Collected data
......

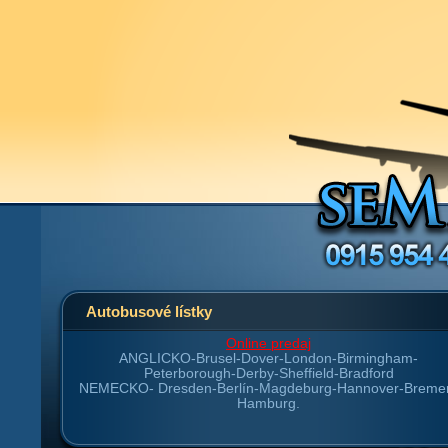
Autobusové lístky
Online predaj
ANGLICKO-
Brusel-Dover-London-Birmingham-
Peterborough-Derby-Sheffield-Bradford
NEMECKO-
Dresden-Berlín-Magdeburg-Hannover-Breme
Hamburg.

......

Please return the records above exactly as written, dropping every picture.

### Written answer
Autobusové lístky
Online predaj
ANGLICKO-
Brusel-Dover-London-Birmingham-
Peterborough-Derby-Sheffield-Bradford
NEMECKO-
Dresden-Berlín-Magdeburg-Hannover-Breme
Hamburg.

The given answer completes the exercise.